Task:
Search the records for the word "odjednom" and report each line that has it.

►

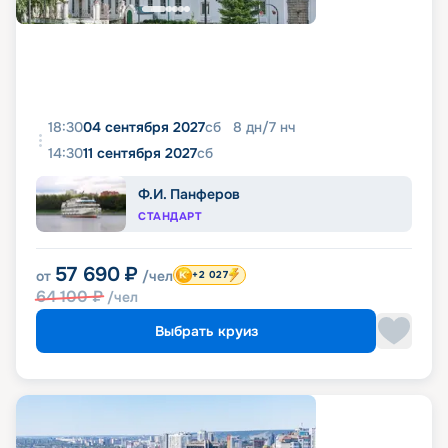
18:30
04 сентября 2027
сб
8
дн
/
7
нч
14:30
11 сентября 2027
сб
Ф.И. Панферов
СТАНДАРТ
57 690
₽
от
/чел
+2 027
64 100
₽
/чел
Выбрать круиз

◄
►

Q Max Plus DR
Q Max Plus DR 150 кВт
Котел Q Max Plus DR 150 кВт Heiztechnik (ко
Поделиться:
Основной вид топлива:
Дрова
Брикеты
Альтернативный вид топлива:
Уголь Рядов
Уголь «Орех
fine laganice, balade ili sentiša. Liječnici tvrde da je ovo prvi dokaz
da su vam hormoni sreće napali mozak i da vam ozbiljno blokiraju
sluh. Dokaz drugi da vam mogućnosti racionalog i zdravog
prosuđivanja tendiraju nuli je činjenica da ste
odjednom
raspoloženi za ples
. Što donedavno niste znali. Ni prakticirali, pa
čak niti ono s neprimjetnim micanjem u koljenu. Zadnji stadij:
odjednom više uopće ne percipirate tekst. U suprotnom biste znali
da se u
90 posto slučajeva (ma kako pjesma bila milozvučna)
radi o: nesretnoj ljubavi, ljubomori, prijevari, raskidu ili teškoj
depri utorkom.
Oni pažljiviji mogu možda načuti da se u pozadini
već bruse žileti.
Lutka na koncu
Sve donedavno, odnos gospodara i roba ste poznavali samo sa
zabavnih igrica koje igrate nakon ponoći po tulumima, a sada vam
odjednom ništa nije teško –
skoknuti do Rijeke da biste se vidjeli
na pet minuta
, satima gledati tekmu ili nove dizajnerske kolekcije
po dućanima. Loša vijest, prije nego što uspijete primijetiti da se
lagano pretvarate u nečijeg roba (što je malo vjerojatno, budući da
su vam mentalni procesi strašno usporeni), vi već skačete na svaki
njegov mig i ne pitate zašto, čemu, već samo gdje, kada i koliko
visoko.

◄
►

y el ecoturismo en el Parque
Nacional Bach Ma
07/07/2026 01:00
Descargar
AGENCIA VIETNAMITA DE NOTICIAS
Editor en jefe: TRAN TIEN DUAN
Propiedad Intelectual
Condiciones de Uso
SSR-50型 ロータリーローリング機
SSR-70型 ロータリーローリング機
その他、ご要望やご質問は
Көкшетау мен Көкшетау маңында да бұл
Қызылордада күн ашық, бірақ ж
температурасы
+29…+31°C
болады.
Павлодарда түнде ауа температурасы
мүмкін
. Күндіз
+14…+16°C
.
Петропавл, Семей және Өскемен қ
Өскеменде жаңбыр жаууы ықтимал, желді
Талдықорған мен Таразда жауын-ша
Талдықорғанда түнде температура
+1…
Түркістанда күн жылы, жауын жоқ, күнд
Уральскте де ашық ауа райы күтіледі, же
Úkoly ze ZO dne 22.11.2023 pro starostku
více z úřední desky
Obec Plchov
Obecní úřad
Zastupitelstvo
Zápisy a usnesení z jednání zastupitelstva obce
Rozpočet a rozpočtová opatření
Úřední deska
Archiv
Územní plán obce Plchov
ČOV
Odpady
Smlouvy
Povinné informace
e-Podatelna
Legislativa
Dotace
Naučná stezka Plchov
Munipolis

◄

Answer to this task:
odjednom
odjednom više uopće ne percipirate tekst. U suprotnom biste znali
odjednom ništa nije teško –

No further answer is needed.